**Your task**. Transcribe exactly the lines below that begin at the line with "Find all instances" and stop after the line with "Show me left kidney. (SVG masks)", leaving out every picture.

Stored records
==========

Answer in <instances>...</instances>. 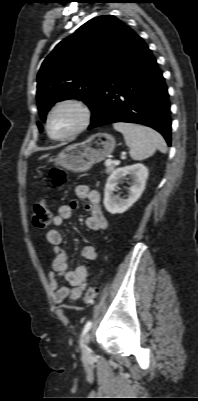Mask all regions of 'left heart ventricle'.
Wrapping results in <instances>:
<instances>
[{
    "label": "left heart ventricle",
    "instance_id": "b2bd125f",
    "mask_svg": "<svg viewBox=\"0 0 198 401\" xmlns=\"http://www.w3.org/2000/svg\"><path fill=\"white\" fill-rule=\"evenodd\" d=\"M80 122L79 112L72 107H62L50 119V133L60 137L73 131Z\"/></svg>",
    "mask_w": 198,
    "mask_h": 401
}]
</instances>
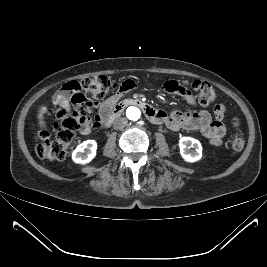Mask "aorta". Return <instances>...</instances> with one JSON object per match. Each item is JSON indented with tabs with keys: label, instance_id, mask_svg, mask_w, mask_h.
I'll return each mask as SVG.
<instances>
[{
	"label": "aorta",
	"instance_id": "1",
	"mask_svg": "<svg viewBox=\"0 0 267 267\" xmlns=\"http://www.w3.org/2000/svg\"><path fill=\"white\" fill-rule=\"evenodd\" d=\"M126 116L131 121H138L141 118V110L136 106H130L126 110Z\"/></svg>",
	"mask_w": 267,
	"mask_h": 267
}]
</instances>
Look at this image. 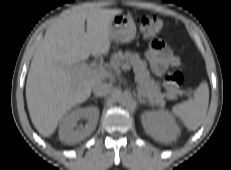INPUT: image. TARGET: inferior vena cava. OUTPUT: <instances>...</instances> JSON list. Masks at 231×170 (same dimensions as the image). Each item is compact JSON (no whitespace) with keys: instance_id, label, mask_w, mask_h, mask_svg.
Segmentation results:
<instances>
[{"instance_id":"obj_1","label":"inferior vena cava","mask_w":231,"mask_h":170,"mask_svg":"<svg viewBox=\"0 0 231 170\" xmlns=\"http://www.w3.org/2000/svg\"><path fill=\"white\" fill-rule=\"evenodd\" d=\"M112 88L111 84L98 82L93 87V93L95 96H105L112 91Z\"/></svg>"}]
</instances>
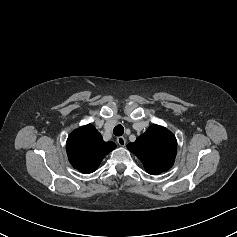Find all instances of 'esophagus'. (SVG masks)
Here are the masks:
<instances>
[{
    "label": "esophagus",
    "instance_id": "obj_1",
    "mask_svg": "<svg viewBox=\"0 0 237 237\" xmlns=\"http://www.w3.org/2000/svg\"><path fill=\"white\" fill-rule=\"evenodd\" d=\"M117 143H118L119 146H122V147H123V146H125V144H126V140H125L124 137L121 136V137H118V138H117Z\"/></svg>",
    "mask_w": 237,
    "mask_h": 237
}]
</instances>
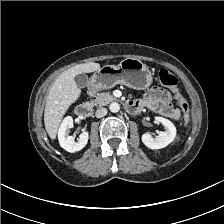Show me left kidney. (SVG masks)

==========

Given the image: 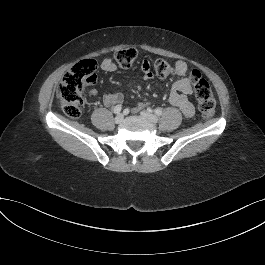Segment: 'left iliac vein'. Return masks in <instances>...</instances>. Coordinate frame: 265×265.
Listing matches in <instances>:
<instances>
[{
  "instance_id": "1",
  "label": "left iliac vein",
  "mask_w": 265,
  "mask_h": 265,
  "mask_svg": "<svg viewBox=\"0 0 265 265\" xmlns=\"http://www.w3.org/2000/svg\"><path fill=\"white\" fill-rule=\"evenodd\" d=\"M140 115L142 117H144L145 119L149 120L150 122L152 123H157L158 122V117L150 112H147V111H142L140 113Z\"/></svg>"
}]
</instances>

==========

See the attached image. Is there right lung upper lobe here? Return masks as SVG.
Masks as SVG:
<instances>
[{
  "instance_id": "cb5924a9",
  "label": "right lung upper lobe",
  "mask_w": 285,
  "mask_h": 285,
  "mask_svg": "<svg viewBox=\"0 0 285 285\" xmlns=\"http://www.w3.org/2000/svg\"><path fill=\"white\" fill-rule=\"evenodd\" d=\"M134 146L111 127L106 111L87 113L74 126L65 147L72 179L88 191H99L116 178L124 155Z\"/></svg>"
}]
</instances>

==========

**Task output**.
Find all instances of 'esophagus'. (SVG masks)
Here are the masks:
<instances>
[{
    "label": "esophagus",
    "instance_id": "obj_1",
    "mask_svg": "<svg viewBox=\"0 0 237 237\" xmlns=\"http://www.w3.org/2000/svg\"><path fill=\"white\" fill-rule=\"evenodd\" d=\"M117 143H118L119 146H122V147H123V146H125V144H126V140H125L124 137L121 136V137H118V138H117Z\"/></svg>",
    "mask_w": 237,
    "mask_h": 237
}]
</instances>
Show me left kidney. (SVG masks)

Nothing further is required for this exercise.